Those who enforce the law must be accountable to the law. That’s why it was appropriate for Nevada’s police certification board to revoke former Henderson Constable Earl Mitchell’s police powers earlier this month.
In 2018, the Review-Journal’s Art Kane released the results of an investigation into the longtime constable. Mr. Kane found that Mitchell wrote himself more than $70,000 in checks in the two prior years. He also took out $9,000 in cash from two government bank accounts. Mr. Kane also found that he used a government debit card to travel to locations where his children lived and pay bar tabs. Overall, the evidence showed that Mitchell requested $151,000 for deputy pay that wasn’t used to pay deputies.
Mitchell couldn’t cite poverty as a defense. His combined pension and salary were $180,000 a year. Before this investigation, Mitchell had been planning to seek his seventh term as constable. Hours before the story came out, he dropped out of the race.
Stealing tens of thousands of dollars will usually get you a jail term. Clark County prosecutors originally charged Mitchell with four counts of felony theft. That’s what most people could expect, but District Attorney Steve Wolfson intervened. Mr. Wolfson allowed Mitchell to plead no contest to a gross misdemeanor if he repaid the money he took. He didn’t have to go to jail or even admit guilt.

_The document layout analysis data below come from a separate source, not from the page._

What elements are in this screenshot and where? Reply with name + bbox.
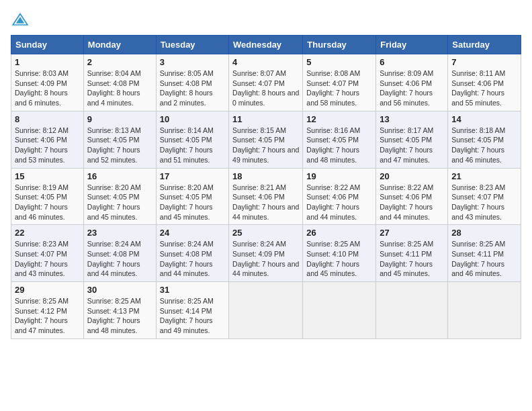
day-info: Sunrise: 8:05 AMSunset: 4:08 PMDaylight:…	[160, 68, 225, 108]
calendar-cell: 25 Sunrise: 8:24 AMSunset: 4:09 PMDaylig…	[229, 225, 303, 282]
calendar-cell: 1 Sunrise: 8:03 AMSunset: 4:09 PMDayligh…	[11, 54, 84, 111]
day-number: 5	[306, 57, 372, 67]
day-info: Sunrise: 8:25 AMSunset: 4:14 PMDaylight:…	[160, 296, 225, 336]
day-info: Sunrise: 8:04 AMSunset: 4:08 PMDaylight:…	[87, 68, 152, 108]
header-cell-tuesday: Tuesday	[156, 36, 228, 54]
day-number: 18	[232, 171, 299, 181]
day-info: Sunrise: 8:23 AMSunset: 4:07 PMDaylight:…	[15, 239, 80, 279]
header-cell-friday: Friday	[376, 36, 448, 54]
day-info: Sunrise: 8:15 AMSunset: 4:05 PMDaylight:…	[232, 126, 299, 165]
calendar-cell	[448, 282, 521, 339]
day-number: 21	[451, 171, 517, 181]
calendar-cell: 17 Sunrise: 8:20 AMSunset: 4:05 PMDaylig…	[156, 168, 228, 225]
logo	[11, 11, 32, 30]
calendar-cell: 26 Sunrise: 8:25 AMSunset: 4:10 PMDaylig…	[303, 225, 376, 282]
header-cell-thursday: Thursday	[303, 36, 376, 54]
day-number: 12	[306, 114, 372, 124]
day-number: 25	[232, 228, 299, 238]
day-number: 31	[160, 285, 225, 295]
day-number: 23	[87, 228, 152, 238]
calendar-cell	[303, 282, 376, 339]
header-row: SundayMondayTuesdayWednesdayThursdayFrid…	[11, 36, 521, 54]
day-number: 2	[87, 57, 152, 67]
header-cell-saturday: Saturday	[448, 36, 521, 54]
calendar-cell: 10 Sunrise: 8:14 AMSunset: 4:05 PMDaylig…	[156, 111, 228, 168]
day-info: Sunrise: 8:21 AMSunset: 4:06 PMDaylight:…	[232, 183, 299, 222]
calendar-week-2: 8 Sunrise: 8:12 AMSunset: 4:06 PMDayligh…	[11, 111, 521, 168]
day-info: Sunrise: 8:07 AMSunset: 4:07 PMDaylight:…	[232, 68, 299, 108]
day-info: Sunrise: 8:17 AMSunset: 4:05 PMDaylight:…	[380, 126, 444, 165]
calendar-cell	[376, 282, 448, 339]
logo-icon	[11, 11, 30, 30]
day-info: Sunrise: 8:03 AMSunset: 4:09 PMDaylight:…	[15, 68, 80, 108]
calendar-header: SundayMondayTuesdayWednesdayThursdayFrid…	[11, 36, 521, 54]
day-number: 1	[15, 57, 80, 67]
calendar-cell: 31 Sunrise: 8:25 AMSunset: 4:14 PMDaylig…	[156, 282, 228, 339]
calendar-cell	[229, 282, 303, 339]
page-header	[11, 11, 521, 30]
day-number: 24	[160, 228, 225, 238]
day-number: 14	[451, 114, 517, 124]
day-number: 11	[232, 114, 299, 124]
calendar-cell: 2 Sunrise: 8:04 AMSunset: 4:08 PMDayligh…	[83, 54, 156, 111]
day-number: 16	[87, 171, 152, 181]
day-number: 6	[380, 57, 444, 67]
calendar-week-5: 29 Sunrise: 8:25 AMSunset: 4:12 PMDaylig…	[11, 282, 521, 339]
calendar-cell: 30 Sunrise: 8:25 AMSunset: 4:13 PMDaylig…	[83, 282, 156, 339]
day-info: Sunrise: 8:12 AMSunset: 4:06 PMDaylight:…	[15, 126, 80, 165]
calendar-cell: 15 Sunrise: 8:19 AMSunset: 4:05 PMDaylig…	[11, 168, 84, 225]
day-number: 9	[87, 114, 152, 124]
day-number: 30	[87, 285, 152, 295]
day-info: Sunrise: 8:25 AMSunset: 4:11 PMDaylight:…	[380, 239, 444, 279]
day-info: Sunrise: 8:09 AMSunset: 4:06 PMDaylight:…	[380, 68, 444, 108]
calendar-cell: 13 Sunrise: 8:17 AMSunset: 4:05 PMDaylig…	[376, 111, 448, 168]
calendar-table: SundayMondayTuesdayWednesdayThursdayFrid…	[11, 35, 521, 339]
day-info: Sunrise: 8:08 AMSunset: 4:07 PMDaylight:…	[306, 68, 372, 108]
day-info: Sunrise: 8:16 AMSunset: 4:05 PMDaylight:…	[306, 126, 372, 165]
day-number: 26	[306, 228, 372, 238]
calendar-cell: 6 Sunrise: 8:09 AMSunset: 4:06 PMDayligh…	[376, 54, 448, 111]
calendar-cell: 27 Sunrise: 8:25 AMSunset: 4:11 PMDaylig…	[376, 225, 448, 282]
day-info: Sunrise: 8:20 AMSunset: 4:05 PMDaylight:…	[87, 183, 152, 222]
day-number: 20	[380, 171, 444, 181]
calendar-cell: 29 Sunrise: 8:25 AMSunset: 4:12 PMDaylig…	[11, 282, 84, 339]
day-number: 27	[380, 228, 444, 238]
calendar-cell: 18 Sunrise: 8:21 AMSunset: 4:06 PMDaylig…	[229, 168, 303, 225]
calendar-cell: 4 Sunrise: 8:07 AMSunset: 4:07 PMDayligh…	[229, 54, 303, 111]
day-info: Sunrise: 8:24 AMSunset: 4:09 PMDaylight:…	[232, 239, 299, 279]
calendar-cell: 5 Sunrise: 8:08 AMSunset: 4:07 PMDayligh…	[303, 54, 376, 111]
day-number: 10	[160, 114, 225, 124]
day-number: 28	[451, 228, 517, 238]
calendar-cell: 12 Sunrise: 8:16 AMSunset: 4:05 PMDaylig…	[303, 111, 376, 168]
calendar-cell: 11 Sunrise: 8:15 AMSunset: 4:05 PMDaylig…	[229, 111, 303, 168]
day-info: Sunrise: 8:25 AMSunset: 4:13 PMDaylight:…	[87, 296, 152, 336]
calendar-week-1: 1 Sunrise: 8:03 AMSunset: 4:09 PMDayligh…	[11, 54, 521, 111]
header-cell-wednesday: Wednesday	[229, 36, 303, 54]
day-info: Sunrise: 8:24 AMSunset: 4:08 PMDaylight:…	[160, 239, 225, 279]
day-info: Sunrise: 8:13 AMSunset: 4:05 PMDaylight:…	[87, 126, 152, 165]
day-number: 13	[380, 114, 444, 124]
day-info: Sunrise: 8:11 AMSunset: 4:06 PMDaylight:…	[451, 68, 517, 108]
calendar-cell: 28 Sunrise: 8:25 AMSunset: 4:11 PMDaylig…	[448, 225, 521, 282]
day-number: 19	[306, 171, 372, 181]
day-number: 8	[15, 114, 80, 124]
day-info: Sunrise: 8:23 AMSunset: 4:07 PMDaylight:…	[451, 183, 517, 222]
day-number: 4	[232, 57, 299, 67]
calendar-cell: 16 Sunrise: 8:20 AMSunset: 4:05 PMDaylig…	[83, 168, 156, 225]
calendar-cell: 20 Sunrise: 8:22 AMSunset: 4:06 PMDaylig…	[376, 168, 448, 225]
calendar-cell: 9 Sunrise: 8:13 AMSunset: 4:05 PMDayligh…	[83, 111, 156, 168]
calendar-cell: 14 Sunrise: 8:18 AMSunset: 4:05 PMDaylig…	[448, 111, 521, 168]
day-info: Sunrise: 8:25 AMSunset: 4:12 PMDaylight:…	[15, 296, 80, 336]
calendar-cell: 19 Sunrise: 8:22 AMSunset: 4:06 PMDaylig…	[303, 168, 376, 225]
calendar-cell: 3 Sunrise: 8:05 AMSunset: 4:08 PMDayligh…	[156, 54, 228, 111]
day-number: 3	[160, 57, 225, 67]
day-info: Sunrise: 8:18 AMSunset: 4:05 PMDaylight:…	[451, 126, 517, 165]
calendar-cell: 8 Sunrise: 8:12 AMSunset: 4:06 PMDayligh…	[11, 111, 84, 168]
calendar-body: 1 Sunrise: 8:03 AMSunset: 4:09 PMDayligh…	[11, 54, 521, 339]
day-number: 22	[15, 228, 80, 238]
calendar-week-4: 22 Sunrise: 8:23 AMSunset: 4:07 PMDaylig…	[11, 225, 521, 282]
calendar-week-3: 15 Sunrise: 8:19 AMSunset: 4:05 PMDaylig…	[11, 168, 521, 225]
day-number: 17	[160, 171, 225, 181]
header-cell-monday: Monday	[83, 36, 156, 54]
day-info: Sunrise: 8:25 AMSunset: 4:10 PMDaylight:…	[306, 239, 372, 279]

If Mitchell had been convicted of a felony, he would have automatically lost his police powers. The fate of those convicted of gross misdemeanors, however, is up to the Peace Officer Standards and Training Commission. That group considered his case last week. Marc Risman, Mitchell’s lawyer, said his client’s infractions didn’t call for “the professional death penalty.”
Michael Jensen of the Nevada attorney general’s office urged the board to strip Mitchell of his police powers. He noted that other officers had lost their ability to serve on the force after misusing government credit cards in amounts totaling just hundreds of dollars. Mitchell had to pay back tens of thousands of dollars.
“He has disqualified himself from acting (as) a peace officer in the future,” Mr. Jensen argued.
Even a witness for the defense ended up acknowledging the seriousness of Mitchell’s crimes. Former Henderson police Lt. Ronald Averett testified to the quality of the former constable’s work. Under questioning, however, he acknowledged that being convicted of fraud is a no-go for someone hoping to exercise police powers.
In the end, the police officers on the board got this one right and unanimously revoked Mitchell’s professional certification. That’s an obvious step to take after a law enforcement officer steals more than $80,000 from taxpayers.
“People have to trust … when there’s a problem and we show up, everything is fine,” Boulder City Police Chief Tim Shea said. “When bad thing happens with those with badges, it takes a little away from all of us.”
This action was especially crucial because in August, Mitchell worked as a police officer at the Burning Man festival in Northern Nevada. Pershing County Sheriff Jerry Allen said he found out about Mitchell’s history only after the event and was “highly upset.”
This story is a reminder of the importance of investigative journalism, particularly to local communities. Uncovering fraud such as this doesn’t just happen by osmosis. It requires the hard work of investigative journalists who have the ability and resources to identify government malfeasance so that members of the public may hold them accountable. This is just one of the many corruption stories that the Review-Journal’s investigative team has brought to the public’s attention over the past few years.
The only problem is that Mitchell can seek reinstatement of his police powers in five years. If he does, those who hold his fate in their hands should remember how this constable broke the public trust.